Anticipándose pues a la proximidad de la hora de rendir cuentas de sus actos al creador por mano de los mercaderes, Soleimán compuso una historia depositando sus esperanzas para un reverdecimiento del amor en los recuerdos de infancia, dice así:Olas Negras y Colmilludo hace largo rato jugaban naipes bajo la sombra de una palma cuando aparecieron los rastreadores cargando al muerto, venían ardidos por la sed, así que dejaron el cadáver tendido todavía lejos del campo y corrieron a beber.
 
Recién entonces fueron a traerlo nuevamente y lo arrojaron en la fosa sobre el cofre del oro, como lo había ordenado el capitán.

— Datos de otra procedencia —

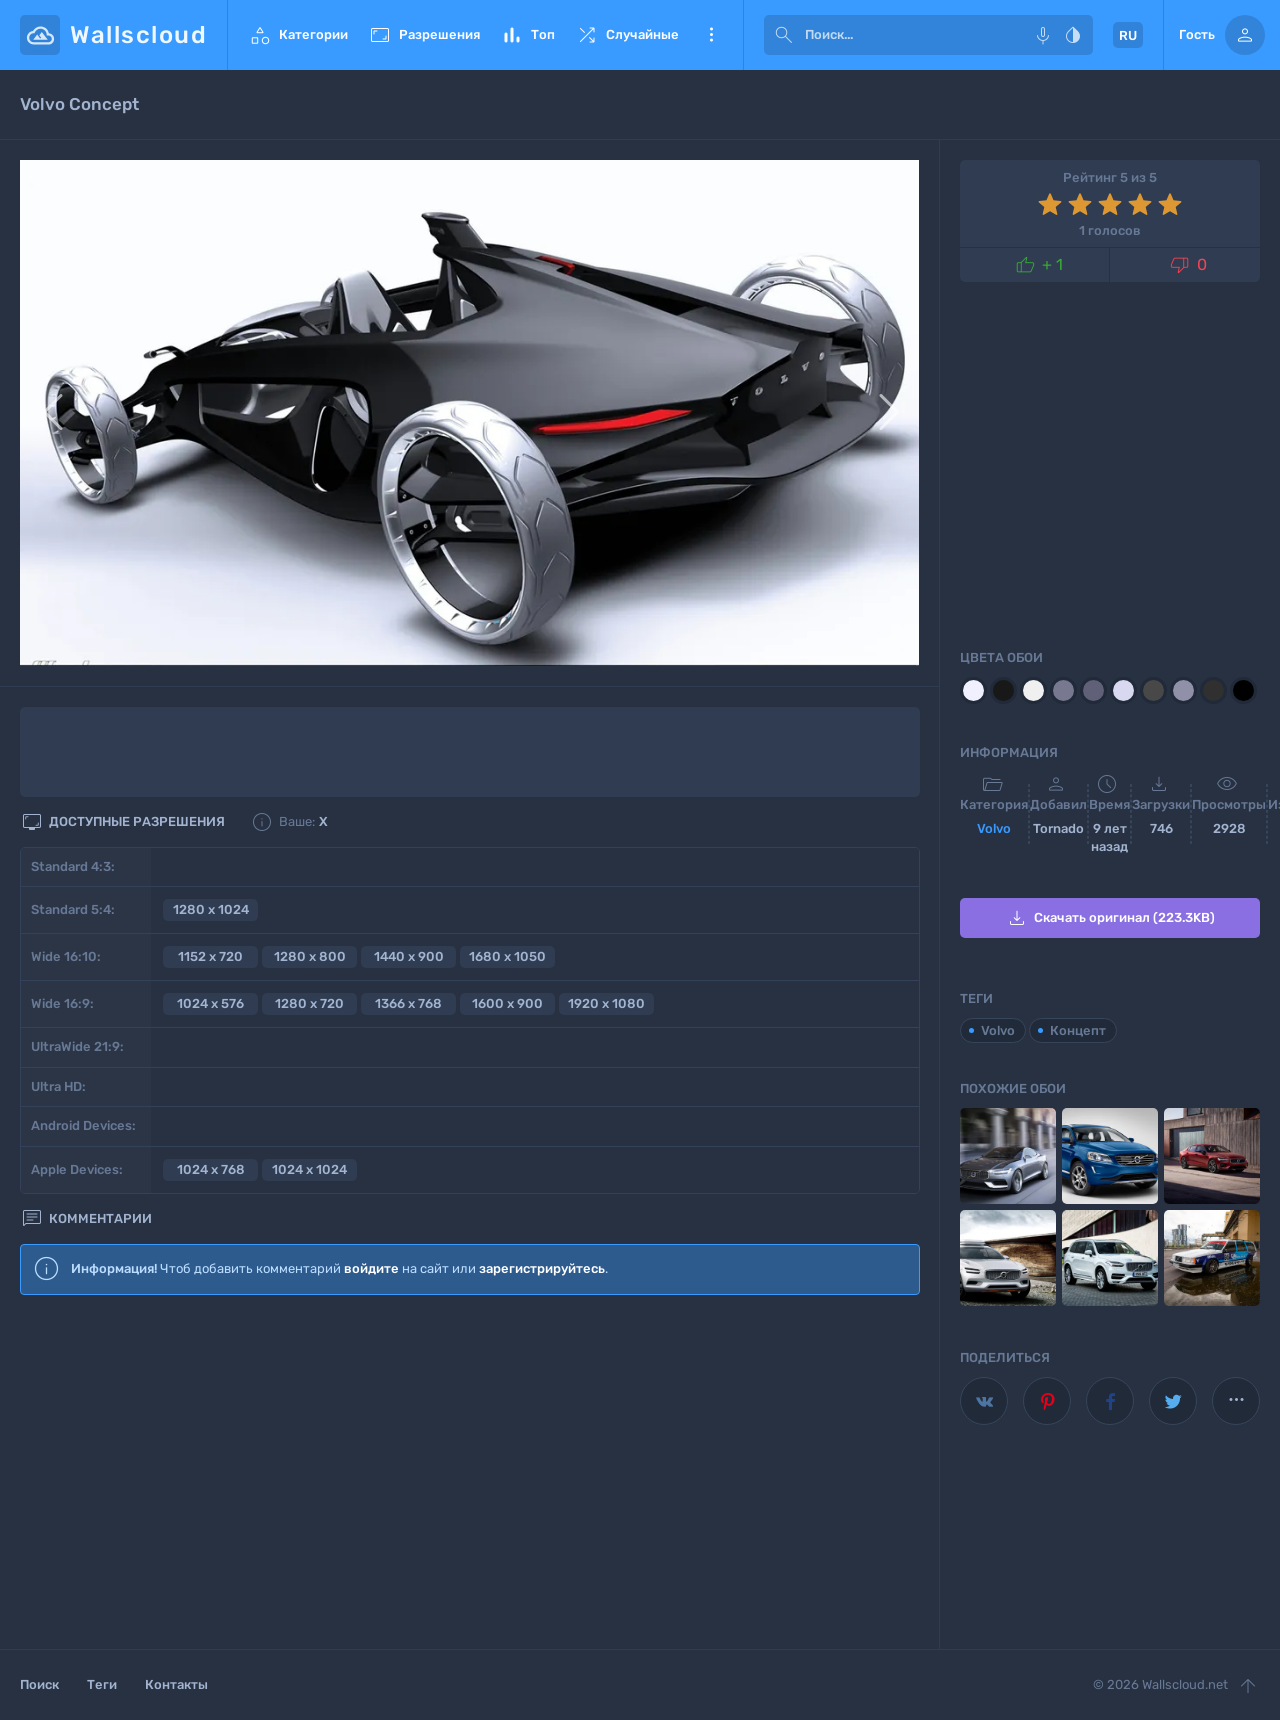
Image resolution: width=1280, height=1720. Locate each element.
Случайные (627, 35)
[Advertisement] (470, 1473)
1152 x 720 (210, 956)
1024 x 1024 (309, 1169)
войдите (371, 1268)
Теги (102, 1684)
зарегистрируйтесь (542, 1268)
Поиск (39, 1684)
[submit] (784, 35)
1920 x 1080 (606, 1003)
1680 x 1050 (507, 956)
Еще (711, 35)
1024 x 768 (211, 1169)
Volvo (994, 828)
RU (1128, 35)
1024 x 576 (210, 1003)
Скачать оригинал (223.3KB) (1110, 918)
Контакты (176, 1684)
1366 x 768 (408, 1003)
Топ (527, 35)
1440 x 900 (409, 956)
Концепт (1078, 1030)
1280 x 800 (310, 956)
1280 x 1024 (211, 909)
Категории (298, 35)
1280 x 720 (309, 1003)
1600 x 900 (507, 1003)
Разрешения (424, 35)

El ahora muerto se había fugado dos días atrás con algo del oro. Idea absurda considerando las casi 50 millas que debía recorrer junto al mar hasta el oasis más cercano. Aún así, tuvo algo de suerte. En el grupo que salió a buscarlo, iba Sandokán, hombre de confianza del capitán, pero también amigo suyo. Donde le dieron alcance, ahí mismo lo atravesó con el sable y agonizó poco, contra el deseo del resto que quería castigarlo por su crimen con horribles tormentos.
 
Fue Sandokán en persona quien entregó el botín sustraído al capitán, había malestar general en la tripulación por el acto redentor, aunque nadie tuvo valor para increparlo frontalmente. La rabia terminó cuando vieron al capitán darle solo una cachetada y gruñirle algunos insultos. De cualquier modo tuvieron que volver por el cadáver, parecía justo enterrarlo con el cofre para asegurarse buena suerte.
 
Sepultaron el muerto y al oro. La celebración y los juramentos de lealtad prosiguieron largo rato por la noche, entonces todos danzaron ebrios alrededor del fuego y el aire salobre del mar. Pero Sandokán no tomaba nada, ahora todo aquello le resultaba un acto macabro y percibió que un sentimiento nuevo fluía por sus venas, era la piedad. Luego recordó una escena de su infancia y las lágrimas corrieron por el rostro.